0.20% by weight or less, Mn: 1.0 to 2.0% by weight, N
i: 9.0 wt% or less, Cr: 20 to 30 wt%, M
O: 5.0 wt% or less, B: 2.0 to 4.0 wt% Fe-based amorphous material weld coating layer or thermal spray coating layer formed protective layer, characterized by forming a thin plate material Mold for. 2. The thin plate material molding mold according to claim 1, wherein the mold is a deep drawing mold. 3. When isothermally molding a thin plate material of an oxide dispersion strengthened alloy, C: 0.20% by weight or less, Mn: 1.0-by welding or thermal spraying on at least a part of the mold surface.
2.0 wt%, Ni: 9.0 wt% or less, Cr: 20-
30% by weight, Mo: 5.0% by weight or less, B: 2.0 to
Oxide dispersion strengthening characterized by forming an oxide dispersion strengthened alloy thin plate material using a thin plate material molding die coated with a Fe-based amorphous material containing 4.0% by weight to form a protective layer. Forming method of thin alloy sheet. 4. The method for molding an oxide dispersion strengthened alloy thin plate material according to claim 3, wherein the isothermal molding temperature is in the range of 500 to 800 ° C. 5. The oxide-dispersion strengthened alloy thin plate material has a thickness of 0.

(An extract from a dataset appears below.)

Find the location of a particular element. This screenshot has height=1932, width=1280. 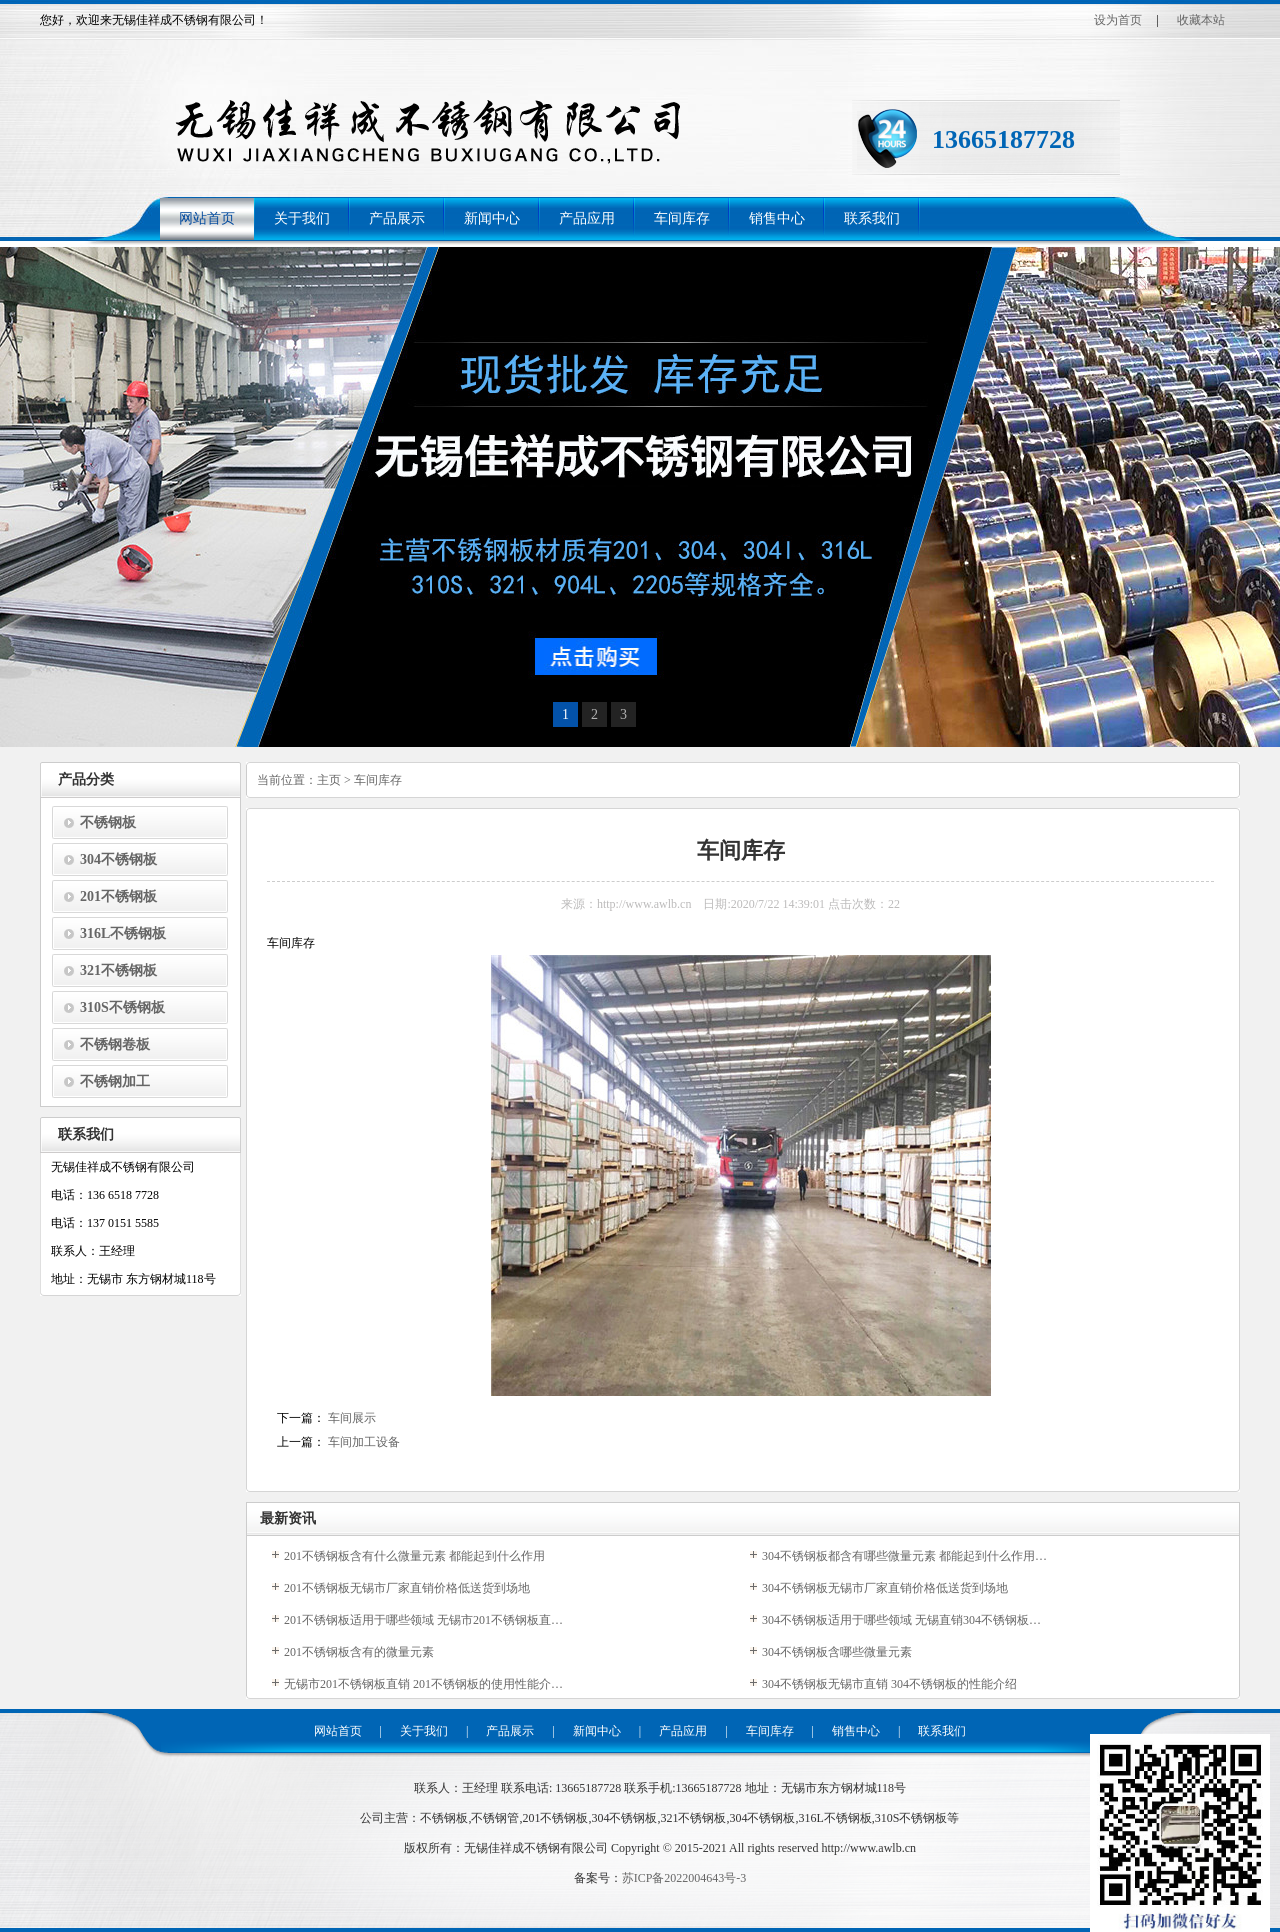 产品应用 is located at coordinates (587, 218).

The method for forming an oxide dispersion strengthened alloy thin plate material according to claim 3 or 4, wherein the thickness is in the range of 2 to 3.0 mm. 6. The method of forming an oxide dispersion strengthened alloy thin plate material according to claim 3, 4 or 5, wherein the oxide dispersion strengthened alloy thin plate material is subjected to deep drawing.